5 Rules of Pricing to Increase Perceived Value and Customer Experience
As people, we like to think that we are rational and that our perception of value is logical, but this couldn’t be further from the truth. Research has shown that perception of value is relative and that a business can influence perception of value through pricing. Learn 5 simple pricing techniques to increase perceived value and improve customer experience.
There are many different customer acquisition strategies, but one of the lesser known ways is through pricing. When pricing is set according to how people take in information, it can be a valuable small business support asset and drive an increase in customer acquisition. What is even more fascinating is that mere pricing can actually improve customer experience itself. Read on to discover these effective rules to pricing to get the highest perceived value possible.
Rule 1: Charm Pricing
Charm pricing is most notably known as “9s” pricing and is widely used, but not widely understood. Research has shown us that people will buy more of something if the price ends in a 9, but the real reason is a bit more complicated.
If a price is reduced from $180 to $179, although the price ends in 9, it doesn’t convert to many more buyers. If, however, the price is reduced from $200 to $199 the buyer conversion is significantly higher. The reason isn’t necessarily that the price ends in 9, but that the first number they see is lower. Dropping from $180 to $179 leaves the 1 on the left intact, but dropping from $200 to $199 reduces the 2 to a 1 and is perceived as significantly less. We read left to right, so lowering the left-most digit creates a higher perceived value.
Rule 2: Reference Pricing
Reference pricing is one of the most common techniques to increase the perceived value of the price for something. Reference pricing is using a larger number to make the price seem relatively smaller. It is important to note that the reference number does not need to be a dollar amount. It can be any number that is larger, like the model year or number of people who have bought.

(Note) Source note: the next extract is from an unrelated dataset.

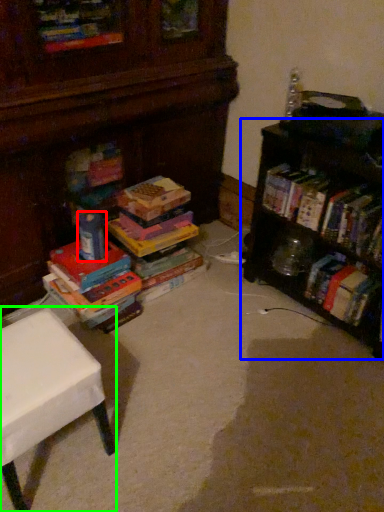 Question: Which object is the closest to the toy (highlighted by a red box)? Choose among these: shelf (highlighted by a blue box) or table (highlighted by a green box).

Choices:
 (A) shelf
 (B) table

Answer: (B) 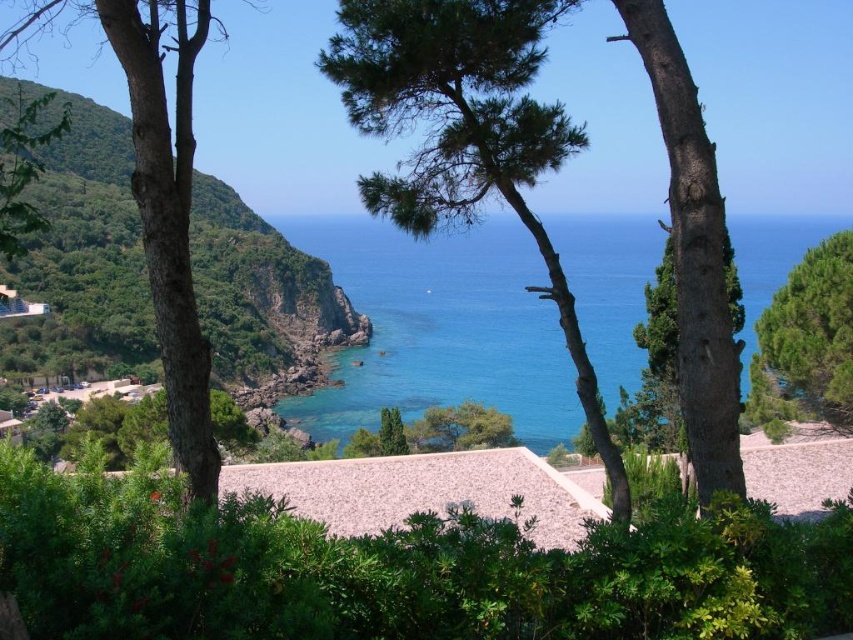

A common example of reference pricing is called anchor pricing. Anchor pricing is using a higher initial price to give a greater perceived value to the lower actual price. When comparing the actual price to the anchor price, the perception of value is more than when seeing the actual price by itself. This tactic is commonly used in negotiation. An interesting note is that the anchor price should be exact (e.g., $205, not $200) as round numbers used as anchors lead people to believe the number is made up and, therefore, breaks the psychology of the rule.
Another example of reference pricing is descending pricing. Descending pricing lists prices starting from the most expensive down or right to the least expensive. The psychology of this pricing tactic is similar to anchor pricing, but is less obvious. The larger first number causes the following lower numbers to be perceived at a better value.
One way to make this rule work for a retail service business is to artificially inflate services that have lower returns and place them on top. Then the services that have higher ROI can be listed after with lower prices and convert more buyers.
Rule 3: Price Placement
Price placement is very important in creating value for an item. Knowing how the value is perceived will direct where the price should be seen. In retail service businesses, the services are considered self-care and are emotional purchases.
For emotional purchases, it is important to list the service before the price. If they see the service first, they will emotionally connect to it. Then they will look at the price to see if they can justify it. By emotionally connecting to the service, they are likely to see the price as less of a barrier. Do note that a rational purchase is different than an emotional purchase and that the price should come first for these items.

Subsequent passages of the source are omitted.